Franz Fayot (LSAP) was appointed to the dual role of minister of the economy and development cooperation and humanitarian affairs in February 2020 following a cabinet reshuffle Romain Gamba / Maison Moderne

Luxembourg minister Franz Fayot (LSAP) reflects on the parameters framing the country’s growth and opportunities in diverse sectors, his dual portfolio in economy and development cooperation and what he’s looking forward to during the official missions to Dubai.

Natalie A. Gerhardstein: I understand you’ll be participating in the official space mission to Dubai, among others. Could you tell us a bit about the potential you see in this sector: how important is it in terms of the diversification of Luxembourg’s economy?

Minister Fayot: It’s very important because internationally, it really puts us on the map as a country of innovation, as a country that does not hesitate to make bold moves by going into the new space economy, investing quite importantly in this Space Resources initiative, where the idea is to build an ecosystem, which involves research, incubators, [and also] legislation, partnerships such as the Artemis Accords, but also partnerships with a number of other countries… where new space companies can establish and set up shop in Luxembourg and really work with each other to advance with new business models. [These] are all geared towards seeing how you can, in the first stage, really use the data that you get through Earth observation, and combine that with data sets here on Earth, and use that, for instance, for space traffic, debris management.

I think these are the first applications that we see, but also Earth observation, with a range of different applications--in maritime, precision farming, also potentially in development cooperation and humanitarian fields to observe droughts, severe climate phenomenon and really make a difference also for the Earth.

I think that’s a very exciting field, and it’s one that has been started by my predecessor [Étienne Schneider], but which I’m also very keen to continue.

There has been debate over the last two years about what sort of economic sectors Luxembourg should attract--the dichotomy between industrial entities like Fage and high-tech initiatives like the Google data centre, for instance. Which sectors are most promising, in your opinion?

…We had [previously] identified a number of sectors to diversify our economy, which include healthtech, cleantech--all companies involved in basically making the Earth cleaner and also building on circular economy. This also involves everything that is digital, but I would qualify digital and ICT more as an enabling sector for the rest. Space is also among them.

Logistics is also a very strong field that we have--also a bit of an enabler because you see that logistics is really evolving into this supply chain management which is a very high added value form of logistics, and which has been instrumental in managing the covid-19 crisis.
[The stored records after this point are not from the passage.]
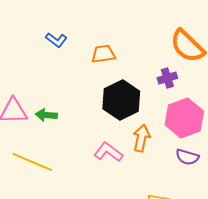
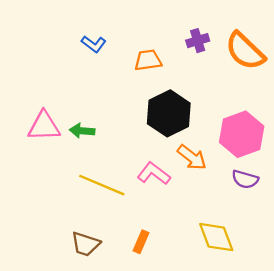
purple cross: (167, 78) -> (198, 41), moved
orange arrow: (141, 138) -> (192, 157), turned 116
yellow line: (32, 162) -> (102, 185), moved

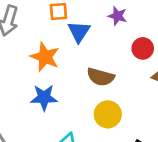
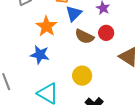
red circle: (143, 48) -> (106, 33), moved
brown semicircle: (101, 77) -> (84, 36), moved

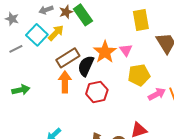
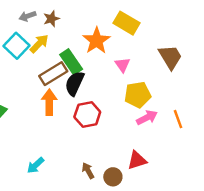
green rectangle: (83, 15) -> (71, 62), moved
yellow rectangle: (141, 20) -> (126, 23), moved, turned -50
orange star: (105, 52) -> (96, 41), moved
pink arrow: (157, 94) -> (147, 118), moved

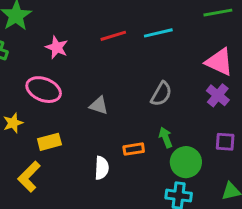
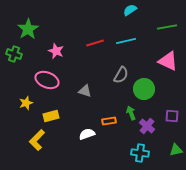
gray semicircle: (161, 94) -> (121, 75), moved
purple cross: (218, 95) -> (147, 126), moved
green circle: (186, 162) -> (144, 89), moved
white semicircle: (102, 168) -> (87, 134), turned -112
We have been able to draw on this strong logistics sector that we have--very high added value logistics, but also very competitive with Cargolux, with trains, very good infrastructure, such as our Euro hubs and strong digitalisation.

And then, we also have the most traditional industry, which is really on the way to this green and digital transition, which is getting ever more sophisticated, evolving into industry 4.0. You see that in all the industries that we have: they are using ever more data to improve their business models. And I think that’s also very promising: to keep this industrial fabric that we have here in this country, and to accompany it in the transition towards a more sustainable and more digital future. And I think that’s the way to go.
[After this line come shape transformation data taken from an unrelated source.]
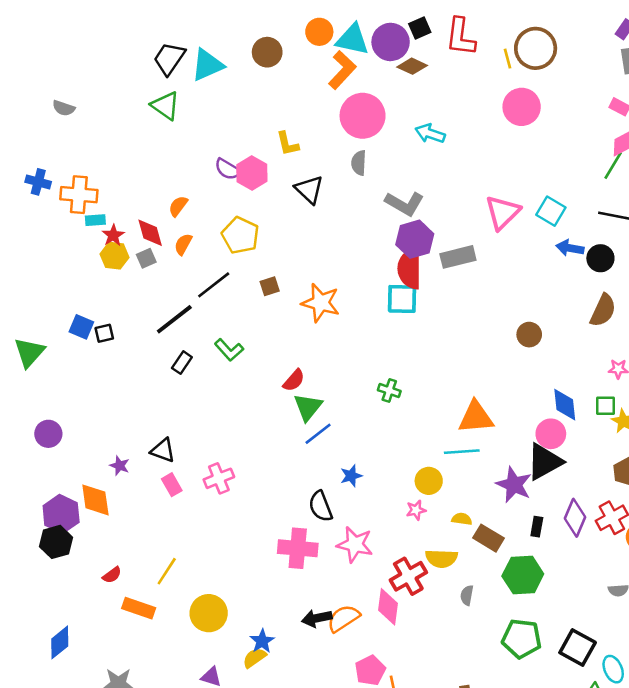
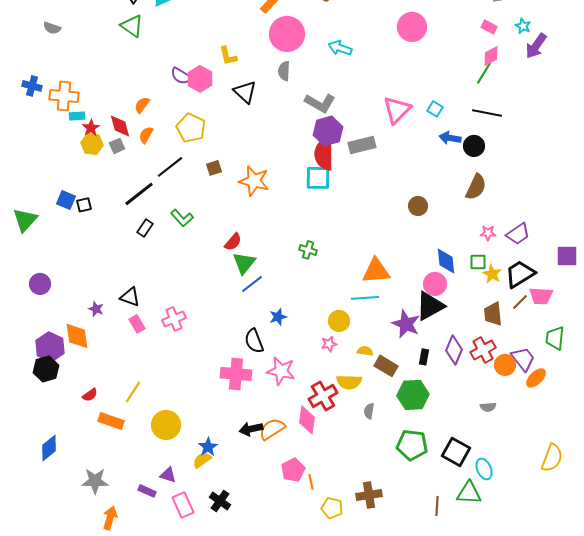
cyan square: (551, 211) -> (435, 109), size x0.7

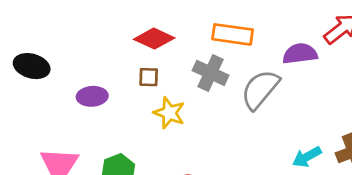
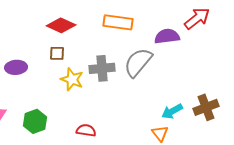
gray cross: (211, 73) -> (102, 68), moved, turned -30

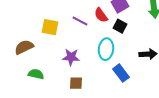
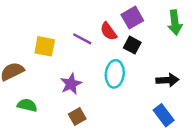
purple star: (71, 57) -> (71, 84), turned -30
blue rectangle: (121, 73) -> (164, 115), moved
brown square: (76, 83) -> (77, 116), turned -32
When we really look at what’s happening in Europe, in the US, pretty much everywhere in the world, it’s a shift towards decarbonising the economy, towards digitising the economy, with the end goal to attain climate neutrality, to preserve biodiversity and to keep us competitive and productive, while at the same time [doing] it in a more sustainable way… I think everything pertaining to more low-tech businesses--meaning the arts and crafts, more manual work--is also something that is hugely promising.

You see that particularly during a crisis: you see how important it is to have a good plumber, a good electrician--all these jobs and crafts that have not been so prominently featured recently but which, I think, are also what’s becoming more digitised [and] which are also hugely important in the future.

A Eurostat country tracker [and report] focused on the Sustainable Development Goals (SDGs) shows that Luxembourg has been slipping a bit in certain areas, e.g., Goal 8 (“Decent Work and Economic Growth”). How will the country get back on track in this area?

Obviously, there are two dimensions to the SDGs: there’s the international dimension, which is where my ministry of development corporation is in charge of really tracking the progress on these SDGs, and the SDGs are applied to the national level…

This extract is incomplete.